Bilge water is the nasty stuff that collects at the bottom of a boat. It can contain engine oil and anti-freeze, and releasing it in state waters is illegal. But even though it’s a crime, the state doesn’t get too many chances to prosecute it. Last week, the Department of Law scored a rare legal victory when a bilge water case was decided in their favor.
When someone dumps their bilge water, it’s hard to nab the perpetrator. The evidence literally dilutes as the crime is happening. Unless, of course, the evidence freezes. That’s exactly what happened in Seward on January 20, 2012. State attorney Carole Holley explains.
“Seward boat harbor employees found an oily sheen around the edges of the vessel, and the reason why this was so easily determined is because there had been a hard freeze in the night that sealed the vessel up in ice,” says Holley.
The boat was the motor vessel Dutch Harbor, and the man operating it was Allen McCarty. While there’s no way to get an exact amount of bilge water released, estimates put it at 200 gallons.
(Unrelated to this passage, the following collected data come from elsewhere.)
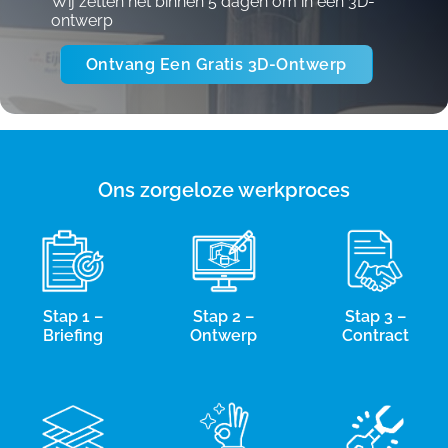
Wij zetten het binnen 5 dagen om in een 3D-
ontwerp
Ontvang Een Gratis 3D-Ontwerp
Ons zorgeloze werkproces
Stap 1 –
Stap 2 –
Stap 3 –
Briefing
Ontwerp
Contract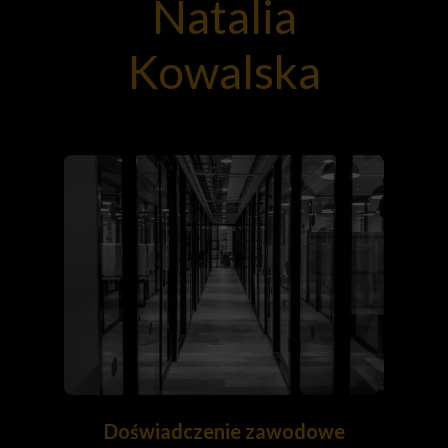
Natalia
Kowalska
Doświadczenie zawodowe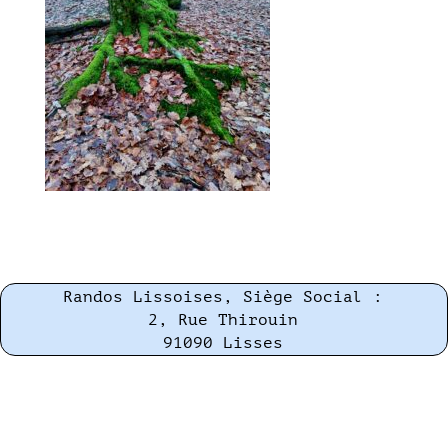
Randos Lissoises, Siège Social :
2, Rue Thirouin
91090 Lisses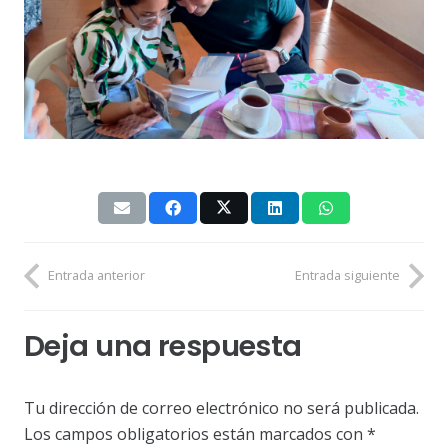
Entrada anterior
Entrada siguiente
Deja una respuesta
Tu dirección de correo electrónico no será publicada.
Los campos obligatorios están marcados con
*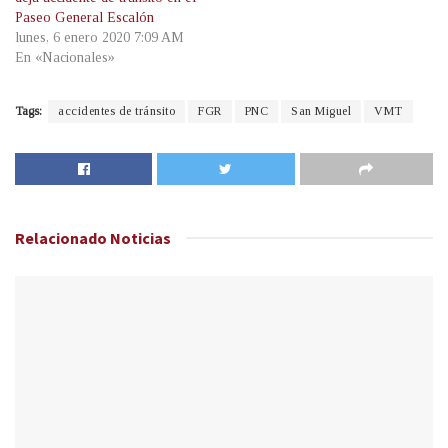
Paseo General Escalón
lunes, 6 enero 2020 7:09 AM
En «Nacionales»
Tags:
accidentes de tránsito
FGR
PNC
San Miguel
VMT
Relacionado
Noticias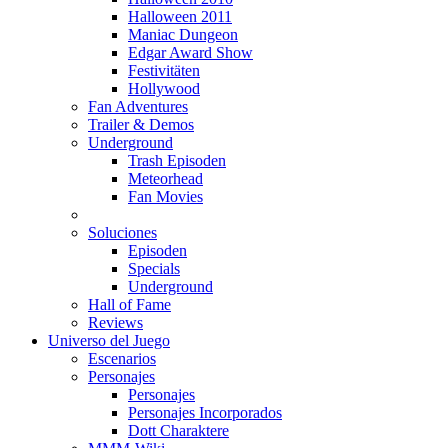
Halloween 2011
Maniac Dungeon
Edgar Award Show
Festivitäten
Hollywood
Fan Adventures
Trailer & Demos
Underground
Trash Episoden
Meteorhead
Fan Movies
Soluciones
Episoden
Specials
Underground
Hall of Fame
Reviews
Universo del Juego
Escenarios
Personajes
Personajes
Personajes Incorporados
Dott Charaktere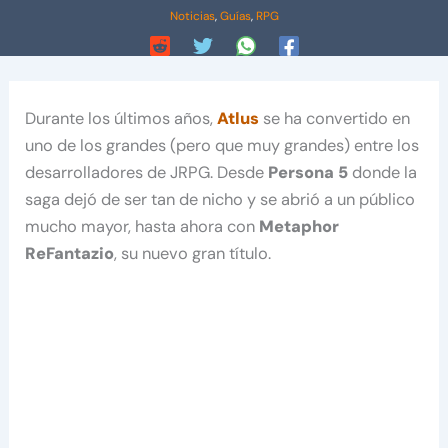
Noticias
,
Guías
,
RPG
Durante los últimos años,
Atlus
se ha convertido en
uno de los grandes (pero que muy grandes) entre los
desarrolladores de JRPG. Desde
Persona 5
donde la
saga dejó de ser tan de nicho y se abrió a un público
mucho mayor, hasta ahora con
Metaphor
ReFantazio
, su nuevo gran título.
To prove McCarty was responsible for the pollution, the state’s environmental crimes unit teamed up with the Coast Guard. They took samples of the contaminated harbor water and of the bilge water still on the boat. Then, they compared them to see if they shared a similar composition.
“What they determined when they sent it to the U.S. Coast Guard’s laboratory in Connecticut was that there was a match,” says Holley.
McCarty was charged with unlawful discharge of oil, water pollution, and failure to report the release of hazardous substances. Last week, a jury found him guilty of all three counts. McCarty was fined $5,000, required to pay for the cost of the clean-up, and ordered to complete 50 hours of community service.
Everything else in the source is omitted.